Integration of 5′-scanning into a translational model

Our working model for the translation process in TBSV involves binding of translation initiation factors and/or the 43S ribosomal subunit to RNA elements in the 3′CITE and subsequent transfer of the 43S subunit to the 5′ end of the message by the 5′–3′ adaptor SL interaction (Fabian and White 2004). This model is similar to that proposed for BYDV (Guo et al. 2001) and may in fact apply to a large number of uncapped and nonpolyadenylated RNA viruses that possess potential 5′–3′ RNA–RNA interactions and 3′TEs (Fabian and White 2004).

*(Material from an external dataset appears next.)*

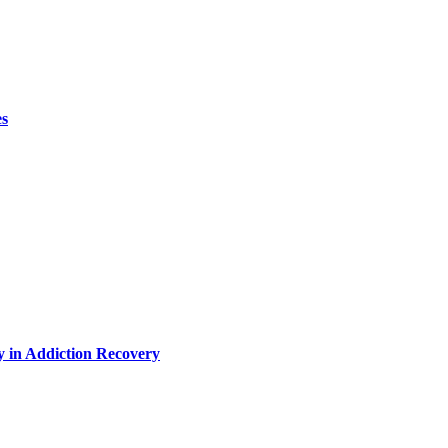
es
y in Addiction Recovery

Translation of most eukaryotic mRNAs involves 43S subunit scanning from the 5′ terminus in a 3′ direction until it encounters an initiation codon, at which point ribosome assembly takes place and initiation begins (Kozak 2002). Recruitment of the 43S subunit is facilitated by the 5′-cap structure and its associated initiation factors (Gebauer and Hentze 2004; Dreher and Miller 2006). For BYDV, studies using a stable SL structure introduced at a 5′-terminal or an internal region of the 5′ UTR suggested that 5′-scanning is necessary for ribosome loading (Guo et al. 2001). Similarly, our results with uAUGs suggest that the 43S subunit scans from the 5′ end of the message (Fig. 5). In addition, the similar inhibitory effects of the out-of-frame uAUGs suggest that the scanning is relatively processive. However, because the TBSV 5′ UTR is very structured, this scanning process would likely require the assistance of a helicase. In plants, eIF4F (as opposed to eIFiso4F) is more effective at translating uncapped mRNAs, as well as messages with highly structured 5′ UTRs (Gallie and Browning 2001). Therefore, if canonical initiation factors participate in this process, eIF4F represents a primary candidate for involvement.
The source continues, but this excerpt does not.